Your argument fails here, because you are wrong here. The cost is not zero, because what the bank does for interbank payments is subject to the same regulations and procedures as everything else a bank does. Banks charge money for transfers because there's regulatory overhead and shared liability.

What happens if they've missed you're a money launderer for the cartel and have to pay a $2bn fine because they processed your transaction for nearly nothing, instead of doing proper checks and stopping it?

Sorry, but you're just plainly wrong here. Very populist and very wrong

1 comments

Fine, call it risk cost. Noting, the AML limits were in my statement and the post transfer processing to find multiple conjoint sub AML represent washing is sitting out there.

Functionally zero per transaction (sorry I should have been more explicit) obviously there are real world data comms and CPU and compliance costs. They are not "equal" to the amount of revenue the system is extracting. The absence of variance in system costs unsettle me when a % transaction value price is applied. under the AML reporting limits

Fund the risk side from proceeds of crime! What they've done is spread throughout the system the risk costs onto all of us.

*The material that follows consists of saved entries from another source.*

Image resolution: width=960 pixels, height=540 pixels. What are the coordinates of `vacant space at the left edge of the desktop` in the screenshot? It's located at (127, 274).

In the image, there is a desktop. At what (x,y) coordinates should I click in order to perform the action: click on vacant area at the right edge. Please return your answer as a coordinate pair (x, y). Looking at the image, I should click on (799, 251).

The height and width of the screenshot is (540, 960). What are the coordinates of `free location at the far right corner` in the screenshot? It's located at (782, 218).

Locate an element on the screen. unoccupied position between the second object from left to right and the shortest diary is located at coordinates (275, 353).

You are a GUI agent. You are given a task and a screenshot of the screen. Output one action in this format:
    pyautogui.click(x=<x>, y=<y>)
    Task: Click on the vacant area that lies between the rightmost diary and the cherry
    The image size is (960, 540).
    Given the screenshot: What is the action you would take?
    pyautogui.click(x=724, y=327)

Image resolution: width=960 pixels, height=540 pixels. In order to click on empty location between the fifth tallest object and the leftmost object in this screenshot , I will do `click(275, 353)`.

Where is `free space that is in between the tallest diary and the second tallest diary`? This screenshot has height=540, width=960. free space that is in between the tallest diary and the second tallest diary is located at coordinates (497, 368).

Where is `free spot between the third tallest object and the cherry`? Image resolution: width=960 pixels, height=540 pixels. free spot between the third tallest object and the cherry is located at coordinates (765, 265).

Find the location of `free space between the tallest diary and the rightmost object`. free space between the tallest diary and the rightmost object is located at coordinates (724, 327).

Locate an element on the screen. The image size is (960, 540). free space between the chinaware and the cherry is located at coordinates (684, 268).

I, not "plain wrong" we just disagree about cost assignment, risk, and benefit.

Do you disagree that the banks and fintech are profiting from their transaction cost models? Hint: in 2029, about 36% of card transactions were Debit cards, with no component of credit card interest or risk: it's money held in account earning banks profits twice: once as deposits earning far lower interest (bank gets to leverage the money) and once again as merchant fee and transaction cost.

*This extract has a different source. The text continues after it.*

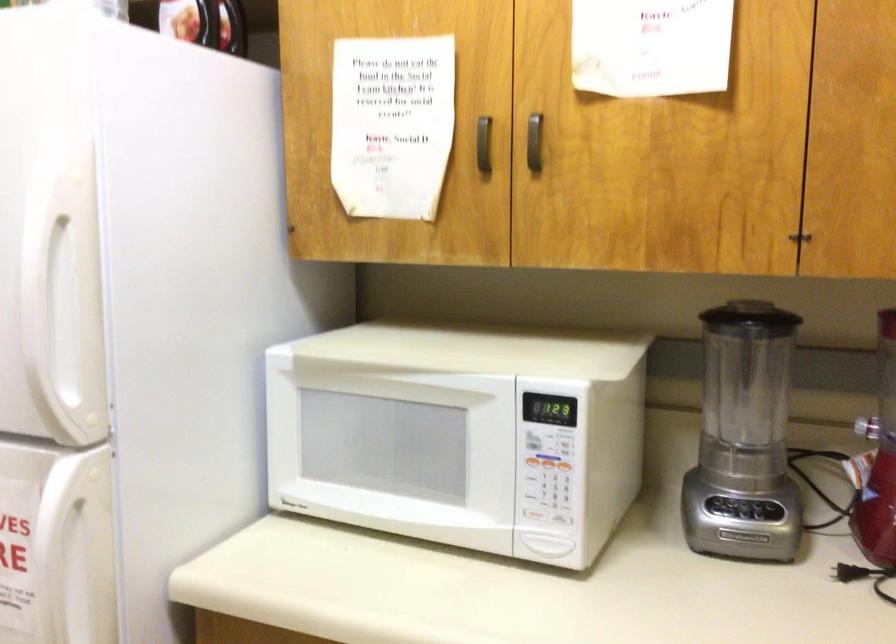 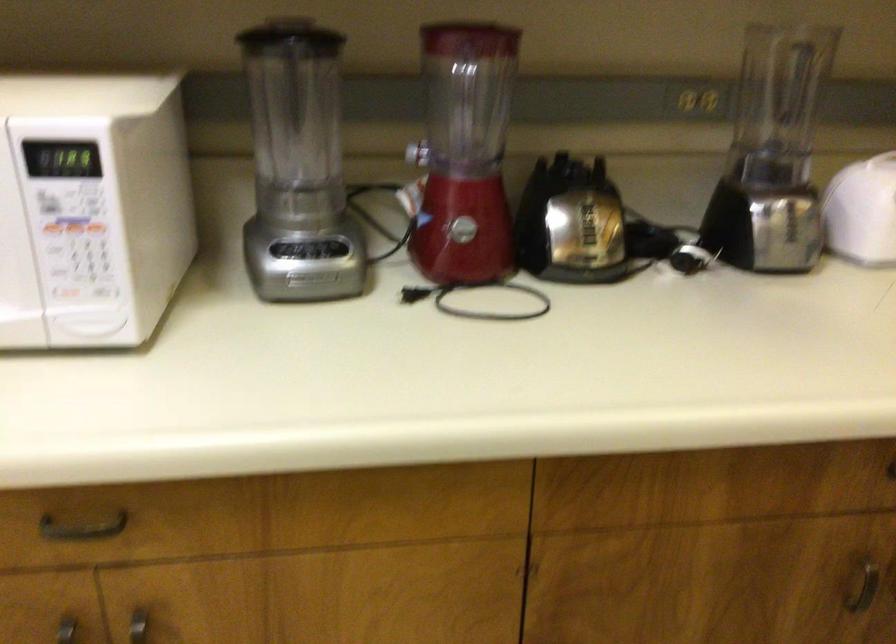 Where in the second image is the point corresponding to the point at 746,507 from the first image?

(308, 249)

80% or more of profit comes from the other side: credit card interest, and you can certainly assign income from card fees to a "cost" bucket for tax purposes but we and the merchants pay it!

Anyone who runs a business knows you can't just apply your overhead costs to one part of it but not another. If I have to pay the energy bill, that applies whether or not I had the gas on.

You're trying to handwave your way into saying we should care only about the specific cost of one specific bank function, which is silly.

Interbank transactions cost money for the same reason every other service costs money, because you're paying a business to do something for you. Climb off the soapbox and enter reality.